Yeah, i was in Memphis for a minute. the only reason i left was cause i got robbed in crackhead central and they took my glasses so i couldnt see and ran home to recoup. I really hear you about the potential for greatness. I found that it was pretty homebummed out in a couple places. i only saw one other group of travellers; we drank right in the park, though. I would go back but i'm currently alone and hate rolling into a city solo. If I do happen to go down, though, are you talking around Beale (sp?) Street being the cool part?


----------



## Matt Derrick (Dec 7, 2008)

im going to be in new orleans until the summer, but id like to stay in contact, and maybe come visit for a while.


----------



## Rise 609 (Dec 7, 2008)

Yeah Memphis sounds pretty rad to me.
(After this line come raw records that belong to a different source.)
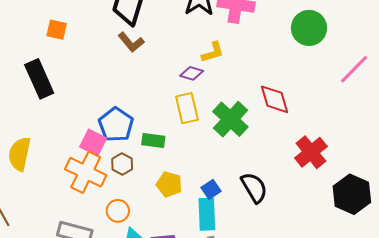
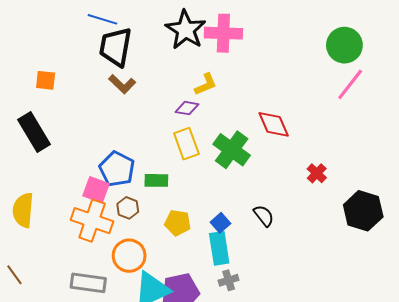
green circle: (309, 28) -> (344, 45), moved
red cross: (311, 152) -> (317, 173), size x0.6
black semicircle: (254, 187) -> (264, 216), size x0.7
orange circle: (118, 211) -> (129, 256), size x1.4

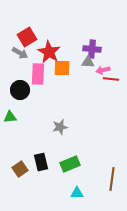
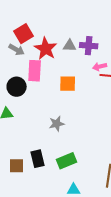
gray triangle: (88, 62) -> (70, 46), moved
orange square: (62, 68) -> (68, 84), moved
brown square: (20, 169) -> (17, 166), turned 35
I think i might hit that on my way back east after the summer is over. I'm in Florida now until the end of the month then i'll be heading to nola, followed by the west coast by march or april. If anybody is down this way drop me a line and i'll get back to you whenever im at the next library I can get to.


----------



## beat_tramp (Dec 7, 2008)

Well I hope you people come soon cus Im about to just run off to Asheville NC but of course I do plan on rejuvinating there a bit and coming back.Ultimately its kind of my lifes purpose to establish something worthwhile here.


----------



## beat_tramp (Dec 7, 2008)

"If I do happen to go down, though, are you talking around Beale (sp?) Street being the cool part?"

No midtown wich is connected to downtown is the cool part and theres lots and lots of potential squats in this city.In fact I need some people to come help me fix up this big concrete silo.


----------



## Rise 609 (Dec 10, 2008)

Yeah I just stopped in Asheville on my way down here to Florida. Asheville was really fucking cold. One night it dropped to 18 degrees, I wish I could have stayed there a little longer but my reason for heading south was to avoid the cold weather so i'm now in Florida.


----------



## EliV (Dec 23, 2008)

If I ever get down there again ('cause that's where my dad lives) I'd love to check it out. Plus, he'd love to see me, but I'd want someplace to crash other than his place, because he and I don't really get along.


----------



## jokey_bogus (Dec 25, 2008)

yea, memphis has potential, i really like TN as a whole. i fell like NC is falling off the map for the most part. ie been stuck here about 6 months and havent met a single tramp out here. sucks but im going back out on the road soon i think.


----------



## EliV (Dec 27, 2008)

So, is there currently a squat there or are you still trying to start one? Because my NM trip kinda' fell through, but we still want to go somewhere and I was thinking about staying in Memphis for the week.


----------



## doodoojerky (Jan 2, 2009)

Dr. sir Dr. sir, how do you do dr. sir should be there soon we are leaving that shithole, & goin west fer awhile get your shit together dr. sir


----------